I'm trying to use sort.Slice from the Go standard library to sort a slice of strings. I want them sorted alphabetically, except I want the empty string to appear after all other strings (hence I can't just use sort.Strings).

For the less function, I thought this would work:

func(i, j int) bool {
    return s[j] == "" || s[i] < s[j]
}

However, I seem to be getting random answers depending on what the input order is. Here's a MWE:

package main

import (
    "fmt"
    "math/rand"
    "sort"
    "time"
)

func main() {
    s := []string{"", "foo", "bar", "baz"}

    rand.Seed(time.Now().Unix())
    rand.Shuffle(len(s), func(i, j int) {
        s[i], s[j] = s[j], s[i]
    })
    fmt.Printf("%q\n", s)

    sort.Slice(s, func(i, j int) bool {
        return s[j] == "" || s[i] < s[j]
    })
    fmt.Printf("%q\n", s)
}

and here's the output from running that a few times:

$ go run ./z
["" "foo" "baz" "bar"]
["bar" "baz" "foo" ""]
$ go run ./z
["baz" "" "foo" "bar"]
["bar" "" "baz" "foo"]
$ go run ./z
["bar" "foo" "" "baz"]
["" "bar" "baz" "foo"]
$ go run ./z
["bar" "foo" "baz" ""]
["" "bar" "baz" "foo"]

CodePudding user response:

This is because your less() function isn't saying what you want it to say.

You said you want empty strings to be sorted after all non-empty strings. Your logic:

return s[j] == "" || s[i] < s[j]

This does tell if the second is "", then the first is less. This is more or less correct (except if both are empty, "is-less" is not really true: they are equal). But what if the first is "" and the second isn't? Then your function should return false but instead it returns s[i] < s[j]. If the second isn't empty, this will be true, telling "" is less than the other, exactly the opposite what you want.

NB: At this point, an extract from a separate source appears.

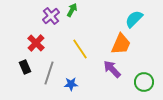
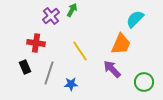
cyan semicircle: moved 1 px right
red cross: rotated 36 degrees counterclockwise
yellow line: moved 2 px down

The correct "is-less" relation is like this:

sort.Slice(s, func(i, j int) bool {
    if s[j] == "" && s[i] != "" {
        return true
    }
    if s[i] == "" && s[j] != "" {
        return false
    }
    return s[i] < s[j]
})

If only the second is "", you want the first to be less. If only the first is empty, you want it "not be less". Else use normal order (which is byte-wise).

Try it on the Go Playground.

Note that if both the first and second values would be empty, this function will return false because "" is not less than "" (they are equal). This is the proper value to return, although returning true here would still result in correct order (swapping empty elements would result in same result), but this may result in fewer swaps.

Transforming the logic using XOR

Note that in the custom logic there is deviation from the normal order if only one of the strings is empty. This is the logical XOR (Exclusive OR) relation: a XOR b is true if only a or only b is true. In Go there is no logical XOR operator, but a XOR b is equivalent to a != b.

If one empty string is "detected", the result is true if the second one is the empty (else false). So we could apply this identity transformation to our logic:

sort.Slice(s, func(i, j int) bool {
    // Move empty elements to the end:
    if (s[i] == "") != (s[j] == "") { // If only one is empty
        return s[j] == ""
    }
    return s[i] < s[j]
})

This is shorter and probably more efficient, but as you can see, it's harder to understand. Use this only if performance does matter. Try this one on the Go Playground.